*EXERCISE PROMPT*:
Go from the first line below to the one with "include other elements, including" and print each line exactly.

○ ○ ○ ○

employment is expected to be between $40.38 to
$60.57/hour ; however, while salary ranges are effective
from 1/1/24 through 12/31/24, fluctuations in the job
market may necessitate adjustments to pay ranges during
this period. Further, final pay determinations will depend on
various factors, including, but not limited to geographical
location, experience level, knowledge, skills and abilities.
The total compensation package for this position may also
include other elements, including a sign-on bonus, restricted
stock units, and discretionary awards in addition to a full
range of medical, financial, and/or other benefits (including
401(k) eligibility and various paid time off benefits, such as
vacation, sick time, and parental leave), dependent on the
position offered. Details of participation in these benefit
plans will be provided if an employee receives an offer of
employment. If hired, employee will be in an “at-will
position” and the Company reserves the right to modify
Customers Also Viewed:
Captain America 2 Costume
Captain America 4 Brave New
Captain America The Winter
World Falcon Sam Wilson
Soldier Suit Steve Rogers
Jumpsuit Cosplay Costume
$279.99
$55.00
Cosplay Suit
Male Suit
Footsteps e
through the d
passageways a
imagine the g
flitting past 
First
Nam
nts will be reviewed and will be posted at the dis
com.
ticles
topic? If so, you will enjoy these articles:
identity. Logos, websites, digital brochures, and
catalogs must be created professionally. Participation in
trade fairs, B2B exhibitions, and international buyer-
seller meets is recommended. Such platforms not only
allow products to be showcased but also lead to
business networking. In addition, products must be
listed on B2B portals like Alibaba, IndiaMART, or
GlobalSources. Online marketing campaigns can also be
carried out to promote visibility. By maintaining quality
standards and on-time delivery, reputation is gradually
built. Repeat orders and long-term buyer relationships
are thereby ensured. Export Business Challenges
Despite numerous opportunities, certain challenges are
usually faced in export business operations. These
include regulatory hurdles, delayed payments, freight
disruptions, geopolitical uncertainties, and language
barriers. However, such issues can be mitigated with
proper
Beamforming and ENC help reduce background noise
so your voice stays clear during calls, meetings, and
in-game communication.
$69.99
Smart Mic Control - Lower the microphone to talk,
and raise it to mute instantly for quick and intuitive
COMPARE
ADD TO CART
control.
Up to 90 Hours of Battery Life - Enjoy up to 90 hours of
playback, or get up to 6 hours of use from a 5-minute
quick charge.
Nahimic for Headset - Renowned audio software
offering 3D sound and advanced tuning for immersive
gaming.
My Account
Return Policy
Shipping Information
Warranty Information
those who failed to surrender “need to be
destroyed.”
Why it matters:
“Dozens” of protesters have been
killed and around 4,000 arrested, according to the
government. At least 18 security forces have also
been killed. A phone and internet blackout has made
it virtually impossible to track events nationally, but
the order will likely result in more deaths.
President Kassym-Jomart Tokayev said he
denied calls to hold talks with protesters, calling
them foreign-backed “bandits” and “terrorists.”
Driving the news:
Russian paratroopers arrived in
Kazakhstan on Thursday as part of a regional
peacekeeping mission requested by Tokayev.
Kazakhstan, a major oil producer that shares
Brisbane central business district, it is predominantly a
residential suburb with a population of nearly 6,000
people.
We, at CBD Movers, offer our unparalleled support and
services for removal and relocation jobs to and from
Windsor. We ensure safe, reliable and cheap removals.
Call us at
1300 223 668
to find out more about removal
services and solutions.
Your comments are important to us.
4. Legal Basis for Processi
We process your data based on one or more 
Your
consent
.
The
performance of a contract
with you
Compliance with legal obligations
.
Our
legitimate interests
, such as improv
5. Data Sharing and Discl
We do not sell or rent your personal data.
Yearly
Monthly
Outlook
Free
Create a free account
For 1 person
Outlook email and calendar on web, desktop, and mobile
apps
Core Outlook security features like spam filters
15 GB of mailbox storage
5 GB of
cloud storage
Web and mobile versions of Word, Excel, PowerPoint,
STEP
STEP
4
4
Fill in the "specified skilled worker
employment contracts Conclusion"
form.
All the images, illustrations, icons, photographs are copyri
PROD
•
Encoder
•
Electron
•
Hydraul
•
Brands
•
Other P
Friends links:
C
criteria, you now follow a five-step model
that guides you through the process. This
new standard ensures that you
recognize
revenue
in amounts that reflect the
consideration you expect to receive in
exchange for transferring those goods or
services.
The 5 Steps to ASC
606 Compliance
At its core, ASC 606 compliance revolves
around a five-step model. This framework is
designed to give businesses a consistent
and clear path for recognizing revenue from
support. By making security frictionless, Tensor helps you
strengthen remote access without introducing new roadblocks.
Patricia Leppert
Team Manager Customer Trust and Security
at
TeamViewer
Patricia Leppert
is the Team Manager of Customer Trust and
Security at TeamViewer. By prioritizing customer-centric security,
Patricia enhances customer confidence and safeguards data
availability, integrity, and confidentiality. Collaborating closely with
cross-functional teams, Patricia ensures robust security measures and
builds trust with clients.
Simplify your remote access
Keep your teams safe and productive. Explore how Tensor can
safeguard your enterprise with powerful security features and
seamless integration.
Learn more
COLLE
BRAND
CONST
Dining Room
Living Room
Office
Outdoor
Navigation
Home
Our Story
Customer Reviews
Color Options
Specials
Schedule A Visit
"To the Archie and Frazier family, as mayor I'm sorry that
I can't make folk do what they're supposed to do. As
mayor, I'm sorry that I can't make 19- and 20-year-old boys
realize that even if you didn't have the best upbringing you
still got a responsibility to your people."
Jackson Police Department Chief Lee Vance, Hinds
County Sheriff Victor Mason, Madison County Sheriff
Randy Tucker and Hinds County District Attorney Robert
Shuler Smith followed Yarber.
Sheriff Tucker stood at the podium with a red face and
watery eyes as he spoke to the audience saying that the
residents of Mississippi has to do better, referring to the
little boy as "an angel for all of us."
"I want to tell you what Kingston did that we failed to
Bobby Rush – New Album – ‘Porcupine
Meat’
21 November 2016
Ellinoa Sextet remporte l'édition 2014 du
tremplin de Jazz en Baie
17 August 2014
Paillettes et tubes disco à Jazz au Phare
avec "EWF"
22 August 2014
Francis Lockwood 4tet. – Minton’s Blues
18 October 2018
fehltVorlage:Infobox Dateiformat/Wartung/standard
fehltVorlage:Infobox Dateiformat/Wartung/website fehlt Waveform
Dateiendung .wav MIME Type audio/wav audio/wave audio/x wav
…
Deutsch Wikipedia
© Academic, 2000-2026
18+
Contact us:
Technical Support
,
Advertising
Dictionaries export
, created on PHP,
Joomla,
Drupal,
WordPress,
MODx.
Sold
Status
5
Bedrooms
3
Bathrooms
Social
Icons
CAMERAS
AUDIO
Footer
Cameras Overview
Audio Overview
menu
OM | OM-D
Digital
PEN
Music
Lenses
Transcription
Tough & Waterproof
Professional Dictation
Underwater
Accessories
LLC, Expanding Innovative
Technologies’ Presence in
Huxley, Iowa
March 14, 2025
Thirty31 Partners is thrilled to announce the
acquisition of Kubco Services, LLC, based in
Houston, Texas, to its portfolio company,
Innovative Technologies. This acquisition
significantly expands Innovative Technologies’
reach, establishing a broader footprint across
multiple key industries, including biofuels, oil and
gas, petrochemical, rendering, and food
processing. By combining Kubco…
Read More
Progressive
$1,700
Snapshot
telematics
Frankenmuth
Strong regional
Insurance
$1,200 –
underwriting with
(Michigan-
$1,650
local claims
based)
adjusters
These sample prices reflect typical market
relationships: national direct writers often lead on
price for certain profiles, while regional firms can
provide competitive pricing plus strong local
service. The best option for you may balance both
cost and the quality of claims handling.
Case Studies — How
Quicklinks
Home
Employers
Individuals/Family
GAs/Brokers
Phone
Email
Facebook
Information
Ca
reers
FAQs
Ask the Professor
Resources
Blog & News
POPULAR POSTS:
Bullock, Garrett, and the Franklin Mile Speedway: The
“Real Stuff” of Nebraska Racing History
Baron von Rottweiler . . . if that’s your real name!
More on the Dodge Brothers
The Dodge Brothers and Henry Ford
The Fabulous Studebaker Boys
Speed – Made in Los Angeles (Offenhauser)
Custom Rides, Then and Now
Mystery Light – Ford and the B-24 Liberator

○ ○ ○ ○

*OUTPUT OF THE TASK*:
employment is expected to be between $40.38 to
$60.57/hour ; however, while salary ranges are effective
from 1/1/24 through 12/31/24, fluctuations in the job
market may necessitate adjustments to pay ranges during
this period. Further, final pay determinations will depend on
various factors, including, but not limited to geographical
location, experience level, knowledge, skills and abilities.
The total compensation package for this position may also
include other elements, including a sign-on bonus, restricted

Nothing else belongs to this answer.